Le président de l’Assemblée nationale du Sénégal, El Malick Ndiaye, a plaidé mardi à Dakar pour une Afrique souveraine, forte de ses institutions et capable d’influencer les grandes orientations du monde contemporain.
S’exprimant lors de la clôture de la 32ᵉ Assemblée régionale Afrique de l’Assemblée parlementaire de la Francophonie (APF), il a déclaré que « la souveraineté africaine n’est ni un slogan ni un repli », mais « une exigence politique, institutionnelle et économique ».

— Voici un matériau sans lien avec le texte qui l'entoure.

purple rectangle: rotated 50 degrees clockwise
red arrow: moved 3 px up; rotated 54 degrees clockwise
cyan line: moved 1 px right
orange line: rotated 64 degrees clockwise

Devant les présidents de parlements, chefs de délégation et parlementaires francophones réunis dans la capitale sénégalaise, El Malick Ndiaye a estimé que cette souveraineté devait se construire à travers « la qualité des lois, la transparence de la gestion publique, la maîtrise des ressources et la solidité des institutions ».
« L’Afrique ne doit plus être seulement un espace convoité. Elle doit être un acteur qui pense, qui décide, qui propose et qui influence », a-t-il soutenu, insistant sur la responsabilité des parlements africains dans la consolidation de cette ambition continentale.
Le Président de l’Assemblée nationale du Sénégal a également appelé à une diplomatie parlementaire plus structurée et plus opérationnelle face aux crises sécuritaires, aux tensions géopolitiques et aux défis économiques qui affectent plusieurs régions du continent.
Selon lui, les parlements africains doivent jouer un rôle central dans la préservation du dialogue, la prévention des conflits et la promotion de la stabilité institutionnelle.
Au cours de son allocution, El Malick Ndiaye a également mis l’accent sur la nécessité de renforcer la place des femmes et des jeunes dans les processus démocratiques, tout en plaidant pour des administrations parlementaires modernes et efficaces.
Il a par ailleurs réaffirmé la volonté de voir l’Assemblée parlementaire de la Francophonie évoluer vers une organisation « plus proche des réalités africaines », rappelant que l’Afrique constitue aujourd’hui « l’un des centres de gravité » de l’espace francophone.
La rencontre de Dakar a réuni plusieurs délégations parlementaires venues d’Afrique et de l’espace francophone autour des questions de gouvernance, de sécurité, de coopération interparlementaire et de souveraineté des États.
En marge de la clôture, les participants ont été invités à prendre part à une séquence culturelle comprenant notamment la visite de l’Île de Gorée et du Musée des Civilisations noires.